→ **Brief**
Identify all lines in the data containing the string "其他产品图". Copy them out.

[Document layout analysis data]
○ ○ ○
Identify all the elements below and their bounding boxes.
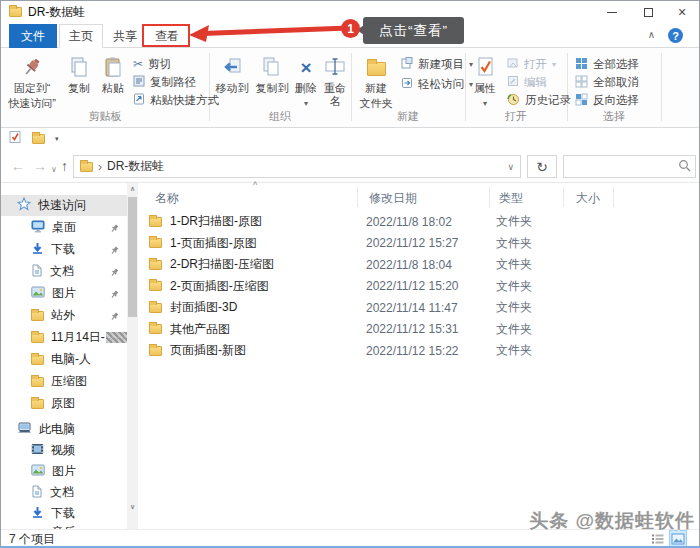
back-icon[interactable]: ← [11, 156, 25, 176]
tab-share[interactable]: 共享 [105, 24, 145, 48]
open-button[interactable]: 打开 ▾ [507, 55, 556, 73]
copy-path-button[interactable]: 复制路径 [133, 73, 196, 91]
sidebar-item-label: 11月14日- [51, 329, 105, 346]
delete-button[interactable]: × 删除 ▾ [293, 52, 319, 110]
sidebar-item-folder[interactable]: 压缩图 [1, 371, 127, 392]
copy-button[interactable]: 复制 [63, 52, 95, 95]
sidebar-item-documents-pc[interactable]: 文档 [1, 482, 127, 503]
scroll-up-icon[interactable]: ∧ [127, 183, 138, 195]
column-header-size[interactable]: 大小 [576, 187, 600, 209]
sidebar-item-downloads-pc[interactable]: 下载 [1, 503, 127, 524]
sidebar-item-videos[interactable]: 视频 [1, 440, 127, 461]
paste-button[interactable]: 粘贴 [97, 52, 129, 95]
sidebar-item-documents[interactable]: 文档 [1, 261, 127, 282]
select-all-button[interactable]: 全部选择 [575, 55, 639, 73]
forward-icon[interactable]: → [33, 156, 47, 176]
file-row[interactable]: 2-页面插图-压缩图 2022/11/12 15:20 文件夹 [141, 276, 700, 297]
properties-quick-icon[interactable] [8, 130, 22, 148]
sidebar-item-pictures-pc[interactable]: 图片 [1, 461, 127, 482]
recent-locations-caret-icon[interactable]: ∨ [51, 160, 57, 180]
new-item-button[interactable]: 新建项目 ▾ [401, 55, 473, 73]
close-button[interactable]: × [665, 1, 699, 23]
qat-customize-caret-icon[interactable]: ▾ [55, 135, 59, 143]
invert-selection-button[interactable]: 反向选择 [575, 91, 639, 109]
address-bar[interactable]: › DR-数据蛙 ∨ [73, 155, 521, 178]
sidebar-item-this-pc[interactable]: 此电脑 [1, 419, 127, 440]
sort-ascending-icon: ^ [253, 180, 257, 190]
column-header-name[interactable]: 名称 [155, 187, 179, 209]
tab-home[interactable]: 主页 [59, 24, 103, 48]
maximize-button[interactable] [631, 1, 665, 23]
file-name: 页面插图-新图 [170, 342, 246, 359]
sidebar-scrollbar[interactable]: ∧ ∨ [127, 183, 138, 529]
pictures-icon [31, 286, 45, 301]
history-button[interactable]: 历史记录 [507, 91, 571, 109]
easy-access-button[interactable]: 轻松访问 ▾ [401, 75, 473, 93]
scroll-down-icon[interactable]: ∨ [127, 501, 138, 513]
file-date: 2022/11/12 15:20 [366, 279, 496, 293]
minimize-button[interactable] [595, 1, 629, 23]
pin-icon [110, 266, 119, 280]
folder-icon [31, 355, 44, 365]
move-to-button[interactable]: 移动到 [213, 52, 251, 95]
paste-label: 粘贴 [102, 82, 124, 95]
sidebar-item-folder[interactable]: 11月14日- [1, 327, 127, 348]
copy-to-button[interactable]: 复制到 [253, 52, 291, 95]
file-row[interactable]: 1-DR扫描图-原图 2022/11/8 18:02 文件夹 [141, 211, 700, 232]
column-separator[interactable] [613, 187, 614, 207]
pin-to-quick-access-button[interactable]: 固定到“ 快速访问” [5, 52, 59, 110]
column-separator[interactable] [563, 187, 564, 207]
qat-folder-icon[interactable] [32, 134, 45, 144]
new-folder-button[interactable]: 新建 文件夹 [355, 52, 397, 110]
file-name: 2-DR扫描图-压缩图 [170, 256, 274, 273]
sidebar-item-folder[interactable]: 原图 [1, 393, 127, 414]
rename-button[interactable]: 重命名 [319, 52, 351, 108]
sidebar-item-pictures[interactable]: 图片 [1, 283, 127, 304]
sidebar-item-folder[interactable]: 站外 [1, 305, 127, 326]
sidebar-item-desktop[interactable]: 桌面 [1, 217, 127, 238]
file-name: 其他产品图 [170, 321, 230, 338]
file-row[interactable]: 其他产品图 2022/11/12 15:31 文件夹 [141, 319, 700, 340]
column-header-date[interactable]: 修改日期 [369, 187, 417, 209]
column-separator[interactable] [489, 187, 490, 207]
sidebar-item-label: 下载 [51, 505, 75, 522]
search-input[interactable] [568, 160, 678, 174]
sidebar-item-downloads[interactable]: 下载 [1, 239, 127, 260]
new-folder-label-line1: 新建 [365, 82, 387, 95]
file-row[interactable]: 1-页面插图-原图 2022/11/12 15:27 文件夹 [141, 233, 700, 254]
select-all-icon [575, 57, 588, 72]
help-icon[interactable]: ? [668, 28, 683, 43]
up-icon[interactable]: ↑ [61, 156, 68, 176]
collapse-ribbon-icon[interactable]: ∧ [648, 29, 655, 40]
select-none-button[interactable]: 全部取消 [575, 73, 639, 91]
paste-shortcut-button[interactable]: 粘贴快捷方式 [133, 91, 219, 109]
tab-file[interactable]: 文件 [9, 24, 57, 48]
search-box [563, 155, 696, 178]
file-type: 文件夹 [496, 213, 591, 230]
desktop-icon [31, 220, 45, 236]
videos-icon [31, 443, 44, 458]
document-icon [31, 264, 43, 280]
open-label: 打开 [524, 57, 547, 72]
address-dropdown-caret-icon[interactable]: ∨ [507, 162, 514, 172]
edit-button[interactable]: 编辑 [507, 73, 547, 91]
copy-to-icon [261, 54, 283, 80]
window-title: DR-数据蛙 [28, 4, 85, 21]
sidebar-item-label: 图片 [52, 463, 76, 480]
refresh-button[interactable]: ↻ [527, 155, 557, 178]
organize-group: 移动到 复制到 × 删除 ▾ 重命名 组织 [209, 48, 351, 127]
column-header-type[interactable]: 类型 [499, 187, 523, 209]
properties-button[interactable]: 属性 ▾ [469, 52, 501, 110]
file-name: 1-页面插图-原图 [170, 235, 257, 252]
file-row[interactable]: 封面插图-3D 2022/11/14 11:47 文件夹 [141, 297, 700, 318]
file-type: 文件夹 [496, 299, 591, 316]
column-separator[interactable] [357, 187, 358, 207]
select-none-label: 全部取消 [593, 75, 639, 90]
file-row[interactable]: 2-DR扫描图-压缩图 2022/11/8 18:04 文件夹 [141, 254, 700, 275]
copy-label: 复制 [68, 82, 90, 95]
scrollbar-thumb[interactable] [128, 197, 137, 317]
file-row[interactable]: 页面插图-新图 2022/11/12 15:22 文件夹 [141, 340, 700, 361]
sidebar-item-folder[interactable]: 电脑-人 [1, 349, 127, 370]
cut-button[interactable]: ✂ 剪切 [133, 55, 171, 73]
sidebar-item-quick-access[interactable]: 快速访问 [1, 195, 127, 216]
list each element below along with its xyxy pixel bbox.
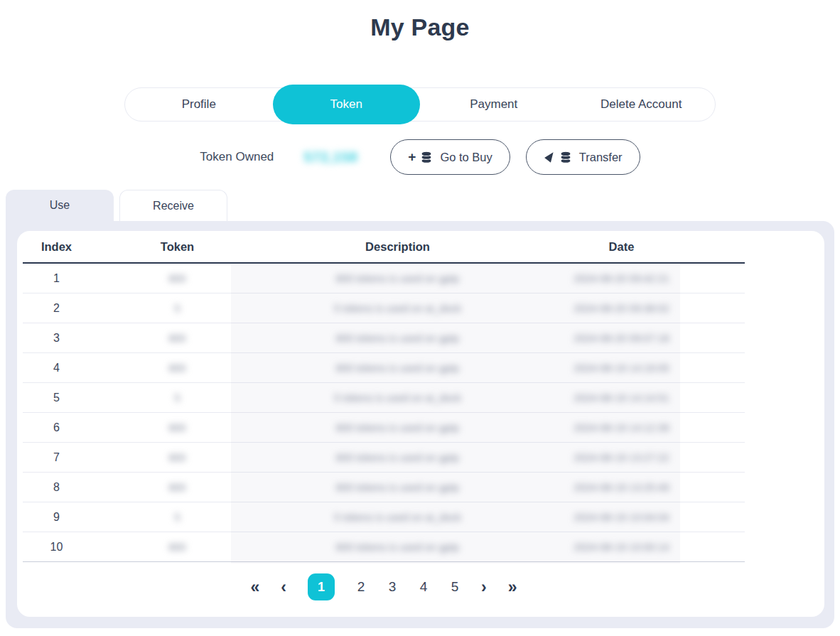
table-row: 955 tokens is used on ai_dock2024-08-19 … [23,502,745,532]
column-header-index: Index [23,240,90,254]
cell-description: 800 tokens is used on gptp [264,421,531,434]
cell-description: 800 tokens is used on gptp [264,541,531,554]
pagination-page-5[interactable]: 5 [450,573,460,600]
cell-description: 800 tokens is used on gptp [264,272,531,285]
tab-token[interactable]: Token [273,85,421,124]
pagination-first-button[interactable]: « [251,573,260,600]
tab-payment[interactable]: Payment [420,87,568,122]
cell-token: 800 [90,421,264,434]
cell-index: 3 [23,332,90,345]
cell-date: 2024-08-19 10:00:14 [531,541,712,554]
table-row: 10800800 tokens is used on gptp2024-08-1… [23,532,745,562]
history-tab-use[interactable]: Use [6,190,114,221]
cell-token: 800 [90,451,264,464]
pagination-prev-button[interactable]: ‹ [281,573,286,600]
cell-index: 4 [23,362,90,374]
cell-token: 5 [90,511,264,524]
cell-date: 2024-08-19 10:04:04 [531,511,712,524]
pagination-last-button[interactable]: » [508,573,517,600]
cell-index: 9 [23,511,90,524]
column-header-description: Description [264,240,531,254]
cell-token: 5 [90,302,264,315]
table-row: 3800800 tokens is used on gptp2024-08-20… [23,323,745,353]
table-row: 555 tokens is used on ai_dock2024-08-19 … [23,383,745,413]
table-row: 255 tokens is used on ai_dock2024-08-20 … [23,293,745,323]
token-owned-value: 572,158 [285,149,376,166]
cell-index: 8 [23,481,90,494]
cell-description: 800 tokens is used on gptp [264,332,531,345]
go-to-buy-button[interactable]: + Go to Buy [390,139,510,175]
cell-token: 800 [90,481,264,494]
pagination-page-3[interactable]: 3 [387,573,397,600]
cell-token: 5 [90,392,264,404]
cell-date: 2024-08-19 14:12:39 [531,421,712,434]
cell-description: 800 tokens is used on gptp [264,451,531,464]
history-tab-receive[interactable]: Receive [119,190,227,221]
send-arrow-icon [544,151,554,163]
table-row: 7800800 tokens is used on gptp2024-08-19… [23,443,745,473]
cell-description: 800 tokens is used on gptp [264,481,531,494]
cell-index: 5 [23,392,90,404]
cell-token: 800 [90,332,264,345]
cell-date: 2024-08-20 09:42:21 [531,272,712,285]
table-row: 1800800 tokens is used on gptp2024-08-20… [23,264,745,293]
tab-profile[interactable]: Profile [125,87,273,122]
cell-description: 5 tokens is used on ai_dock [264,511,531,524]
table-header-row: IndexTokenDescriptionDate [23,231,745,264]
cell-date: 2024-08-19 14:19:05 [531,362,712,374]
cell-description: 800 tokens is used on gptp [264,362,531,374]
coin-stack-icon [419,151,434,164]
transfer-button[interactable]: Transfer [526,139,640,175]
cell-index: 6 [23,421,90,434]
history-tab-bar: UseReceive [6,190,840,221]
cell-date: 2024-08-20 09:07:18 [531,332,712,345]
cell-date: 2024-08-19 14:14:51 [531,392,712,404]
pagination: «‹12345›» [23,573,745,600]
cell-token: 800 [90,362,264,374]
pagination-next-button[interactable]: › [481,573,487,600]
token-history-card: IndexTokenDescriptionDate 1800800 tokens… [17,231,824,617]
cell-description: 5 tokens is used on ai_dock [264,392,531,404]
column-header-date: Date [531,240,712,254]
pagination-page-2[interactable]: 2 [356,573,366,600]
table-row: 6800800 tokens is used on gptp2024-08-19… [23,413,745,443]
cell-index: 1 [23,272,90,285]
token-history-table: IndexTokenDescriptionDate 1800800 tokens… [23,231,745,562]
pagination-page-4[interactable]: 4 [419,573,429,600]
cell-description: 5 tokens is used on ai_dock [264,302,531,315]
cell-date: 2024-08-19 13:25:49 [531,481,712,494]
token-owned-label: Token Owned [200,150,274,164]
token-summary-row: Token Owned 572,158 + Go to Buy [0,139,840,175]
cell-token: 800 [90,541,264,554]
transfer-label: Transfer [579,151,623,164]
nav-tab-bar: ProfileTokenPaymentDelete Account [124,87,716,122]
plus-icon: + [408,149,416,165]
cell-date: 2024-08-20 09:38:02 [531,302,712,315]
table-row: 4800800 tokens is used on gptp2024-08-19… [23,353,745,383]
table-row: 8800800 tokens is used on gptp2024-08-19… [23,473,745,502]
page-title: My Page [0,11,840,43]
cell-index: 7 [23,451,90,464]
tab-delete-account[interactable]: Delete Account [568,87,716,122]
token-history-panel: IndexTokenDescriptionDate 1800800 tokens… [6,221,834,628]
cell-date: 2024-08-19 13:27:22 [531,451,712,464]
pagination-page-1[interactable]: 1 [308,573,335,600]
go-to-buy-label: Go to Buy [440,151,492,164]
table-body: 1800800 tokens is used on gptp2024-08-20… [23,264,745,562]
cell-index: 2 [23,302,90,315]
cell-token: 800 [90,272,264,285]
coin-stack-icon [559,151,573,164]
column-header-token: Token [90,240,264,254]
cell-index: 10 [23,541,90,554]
○ ○ ○
→ **Answer to the problem**
file-name: 其他产品图 [170, 321, 230, 338]
file-row[interactable]: 其他产品图 2022/11/12 15:31 文件夹 [141, 319, 700, 340]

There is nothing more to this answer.